Meningkatnya suhu rata-rata permukaan bumi menyebabkan terjadinya perubahan pada unsur-unsur iklim lainnya, seperti naiknya suhu air laut, meningkatnya penguapan di udara, serta berubahnya pola curah hujan dan tekanan udara yang pada akhirnya mengubah pola iklim dunia. Peristiwa ini kemudian dikenal dengan Perubahan Iklim.

Perubahan iklim sendiri merupakan sebuah fenomena global karena penyebabnya bersifat global, disebabkan oleh aktivitas manusia di seluruh dunia. Selain itu, dampaknya juga bersifat global, dirasakan oleh seluruh mahluk hidup di berbagai belahan dunia.

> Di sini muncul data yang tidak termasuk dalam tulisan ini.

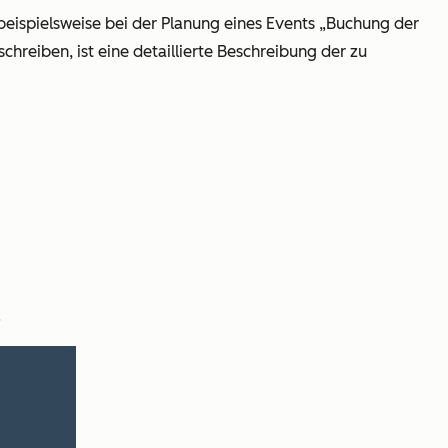
beispielsweise bei der Planung eines Events „Buchung der
hreiben, ist eine detaillierte Beschreibung der zu
.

Oleh karena itu solusinya pun harus bersifat global, namun dalam bentuk aksi lokal di seluruh dunia. Perubahan iklim itu sendiri terjadi secara perlahan dalam jangka waktu yang cukup panjang, antara 50-100 tahun. Walaupun terjadi secara perlahan, perubahan iklim memberikan.

Kalau tidak bisa beradaptasi dengan perubahan iklim, maka ada beberapa dampak yang akan di hadapi, pertama: mempercepat mencairnya es di kutub, kedua: pergeseran musim yang tidak terkendali, ketiga: Peningkatan Permukaan Air Laut, keempat: naik temparatur suhu, dan kelima: bemunculnya berbagai jenis penyakit baru.

Berkaitan dengan telah dikonversikanya lahan menjadi areal perkebunan kelapa sawit dan arealnya lain di Kalimantan Barat ada beberapa hal yang harus dilakukan. Agara Kalimantan Barat mampu beradaptasi dengan perubahan iklim yang sedang terjadi:

Pertama: Moratorium,tidak adanya perluasan lahan perkebunan sawit dengan mengkonversi kawasan hutan, Kedua: penegakan hukum, Ketiga: meninjau kembali izin perkebunan sawit yang tidak menjaga kelestarian lingkungan dan keempat: melakukan penanaman kembali. Sehingga ada perkebunan sawit di Kalimantan Barat tidak berdampak signifikan terhadap perubahan iklim dan wilayah Kalimantan Barat harus mampu beradaptasi dalam menghadapi perubahan iklim yang sangat ekstrem tersebut.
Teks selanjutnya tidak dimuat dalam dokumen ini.